Plants small or minute, dull, with creeping primary stems and ascendant secondary stems. Secondary stems fastigiately or subpinnately branched, mostly less than 15 mm long, in cross-section round or oval, with several (c. 5) layers of thick-walled outer cells and a central strand; rhizoids smooth, brown, scattered in sparse fascicles on ventral surface of stems; branches short, curved when dry. Primary stem leaves and branch leaves differentiated. Primary stem leaves erect when dry, ± spreading when moist, ovate-triangular and abruptly tapered to a narrow acumen, denticulate or entire. Secondary stem and branch leaves erect when dry, loosely spreading and concave to subtubulose when moist, ovate-lanceolate to elliptic-ovate, acute or obtuse, neither complanate nor decurrent, denticulate; upper and mid laminal cells rhombic to linear-rhombic, firm-walled and smooth, eporose; alar cells differentiated, quadrate or subquadrate, firm-walled, forming a large but ill-defined group extending nearly to the costa base and far up the basal margin; costa single, ending ⅔ or more the leaf length, stout or tapered, smooth or ending in abaxial spine. Axillary hairs reportedly present (not seen).

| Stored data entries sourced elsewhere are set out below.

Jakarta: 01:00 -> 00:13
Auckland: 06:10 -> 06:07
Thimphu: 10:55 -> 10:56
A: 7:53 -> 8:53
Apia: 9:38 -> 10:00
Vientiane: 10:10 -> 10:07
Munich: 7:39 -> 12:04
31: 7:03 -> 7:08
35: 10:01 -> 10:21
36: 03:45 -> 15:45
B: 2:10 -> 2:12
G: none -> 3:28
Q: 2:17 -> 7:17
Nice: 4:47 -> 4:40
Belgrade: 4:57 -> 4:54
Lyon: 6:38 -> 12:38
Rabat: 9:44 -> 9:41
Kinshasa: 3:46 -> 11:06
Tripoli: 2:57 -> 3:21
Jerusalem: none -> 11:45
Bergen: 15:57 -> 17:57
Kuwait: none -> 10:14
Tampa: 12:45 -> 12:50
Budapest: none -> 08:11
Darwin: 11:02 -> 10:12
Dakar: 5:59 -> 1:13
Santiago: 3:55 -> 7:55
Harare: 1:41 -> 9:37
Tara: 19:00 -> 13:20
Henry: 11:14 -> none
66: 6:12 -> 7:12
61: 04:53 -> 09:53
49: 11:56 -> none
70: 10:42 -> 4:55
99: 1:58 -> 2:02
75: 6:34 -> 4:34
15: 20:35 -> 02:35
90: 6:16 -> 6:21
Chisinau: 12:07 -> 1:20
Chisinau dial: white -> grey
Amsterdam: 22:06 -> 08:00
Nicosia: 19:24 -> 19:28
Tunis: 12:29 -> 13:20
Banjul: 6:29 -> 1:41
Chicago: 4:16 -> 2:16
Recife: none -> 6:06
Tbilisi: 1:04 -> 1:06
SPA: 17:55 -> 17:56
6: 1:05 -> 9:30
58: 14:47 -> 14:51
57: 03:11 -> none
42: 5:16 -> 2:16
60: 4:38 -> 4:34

Autoicous. Perichaetia and perigonia scattered on stem and branches. Setae weakly papillose throughout (visible only under compound microscope), or smooth above; capsule obovoid, inclined. Exostome teeth yellow-brown, transversely striate below; endostome present, basal membrane reportedly weak. Calyptra cucullate and smooth.
Scorpiurium is a genus of fewer than five species distributed in western and southern Europe, western Asia, Macaronesia, and Australasia. It is traditionally distinguished from Eurhynchium and allied genera by having “large alar groups that extend far up along the stem and branch leaf margins and which consist of numerous shortly oblate to rectangular cells, and by the branches tending to be curved when dry” (Hedenäs 1996).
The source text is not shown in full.